Now the experiments to find de novo variants for epileptic encephalopathies within the Euroepinomics RES-project are well underway and first data are coming out, it is a good moment to pause and think about what results we can expect, and how these should be interpreted. For this it is very nice that recent large experiments in autism have provided so much useful data. In this post, I will explore what we can expect in experiments in which we perform whole exome sequencing in a group of patients and their parents to identify de novo variants that could be the cause of the disorder.
The case of the innocent gene. Recent experiments in autism (1-4) have shown that when no de novo variants are involved in causing epileptic encephalopathy, the average number of de novo variants that are detected in whole exome experiments is 0.65 to 1.0 per individual, depending on the quality of the data. This would mean that in 37% to 52% of the individuals we would expect to find no de novo variant at all, while we expect to find 14% to 26% of the patients to have more than one de novo variant. If de novo variants play a considerable role in the disease, the average number of de novo variants in patients should be higher.
Finding double hits. Now, if we are sequencing a series of S patients and their parents, and no de novo variants are involved in the disease, we can calculate how often we would find, just by chance, two non-synonymous mutations in the same gene in independent patients. In fact, Sanders et al. (4) did simulations that show how often this would happen. Note it would happen more often than you might expect, considering we have over 20,000 genes. In a set of 50 patients, finding one gene with non-synonymous mutations in two different patients would happen with a probability of about 5%. Because nonsense mutations are much rarer, finding two nonsense mutations in an innocent gene would be much more unlikely. In a set of 50 patients, it would happen only with probability less than 5 * 10-4. Finding three non-synonymous mutations in an innocent gene is also a much rarer event: in a set of 50 patients, it would happen with a probability less than 10-4. So, we can conclude that if we have sequenced a set of 50 patients and their parents, and if we find a single gene with two non-synonymous de novo mutations, this would not constitute significant evidence for the involvement of the gene in the disease. Finding two nonsense mutations or finding three de novo non-synonymous mutations in the same gene would, however, be so unlikely that it would be strong support for the involvement of the gene in the disease. For larger sets of patients, the probabilities can be read from the figures in Sanders et al. or be computed relatively easily.
The case of the guilty gene. But what happens if a de novo mutation in the patient is causing the disease, what to expect then?
This depends on what proportion of the cases has been caused by dominant de novo mutations. I would expect that some proportion of the cases have a non-genetic cause: birth trauma, infection or something else. Also, I expect some cases to be caused by inherited mutations. In a recent publication Tavyev Asher & Scaglia (5) describe twelve known Early Infantile Epileptic Encephalopathies, and three of those are recessive (EIEE3, 10 and 12), while three others are X-linked and usually inherited (EIEE1, 8 and 9). Of course there may be a detection bias for recessive and X-linked genes, but still, inherited causes do exist. So, a proportion of the patients will have inherited or environmental factors causing the disorder. Could this be 30%? The next thing that is important is how many different genes can cause dominant (de novo) forms of epileptic encephalopathy. So far at least seven are known in OMIM (one of them X-linked), but there could easily be as many as 40 in total, I think. Clearly, if there are 40 genes that may cause the disease, and we sequence 40 patients, they each may have a mutation in a different gene. If 30% of the patients have the disease because of other causes, 12 of those 40 patients may not even have a causative de novo mutation (though about half of these 12 may have a non-pathogenic de novo mutation).
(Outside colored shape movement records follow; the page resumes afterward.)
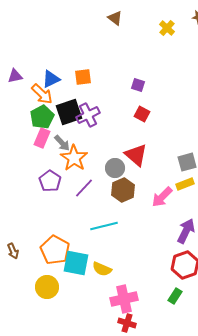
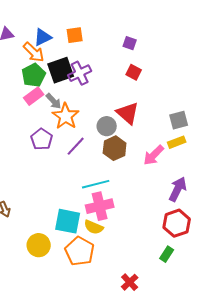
pink rectangle: (42, 138) -> (34, 96), turned 30
orange pentagon: (55, 250) -> (80, 251), moved
pink cross: (124, 299) -> (100, 206), moved
red cross: (127, 323) -> (130, 282), moved, turned 30

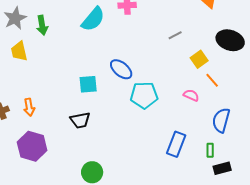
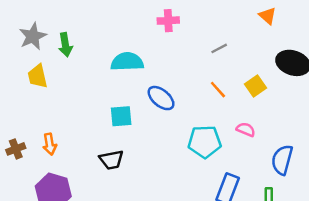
cyan semicircle: (93, 19) -> (127, 62), moved, turned -132
gray line: (175, 35) -> (219, 48), moved
orange line: (212, 80) -> (218, 90), moved
cyan pentagon: (144, 95) -> (205, 142), moved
A follow-up cohort. Suppose a hit is found in a particular gene, and it is a true hit, how many additional patients should we sequence to find at least one second hit in the same gene with 90% probability? If we assume that 30% of the patients in the follow-up cohort have the disease for other or undetectable causes, the size of the required follow-up cohort can be read from the graph below. If, for example, there are 40 equally mutable genes involved, we would have to sequence 130 additional cases, and if a mutation is found, their parents as well to establish whether the mutation is de novo. If only 10% of the patients have the disease because of other reasons, sequencing 100 follow-up cases should be enough.
Finding double hits
Above, I argued that finding one innocent gene with a double hit just by chance in a discovery set of 50 patients would occur with a probability of ~5%. Guilty genes are much more likely to produce double hits, depending on the number of genes able to cause the disorder and on the proportion of other causes for the disease as argued above. If our efficiency for finding existing de novo mutations is 100%, we can do some rough calculations to see how many double hits we can expect. In the figure below these are shown for the cases when 10 and when 40 genes are involved. One of many caveats though, is that these calculations assume that mutations causing the disorder are equally likely in each of those genes. Experience seems to indicate a different distribution: in patients with epileptic encephalopathy, mutations in some genes are found more often than in other genes. Another thing is that the above numbers are based on rather rough calculations, not on sophisticated simulations. Still, I think having some indication of what could be expected, as sketched above, can guide our experiments and prevent rash conclusions.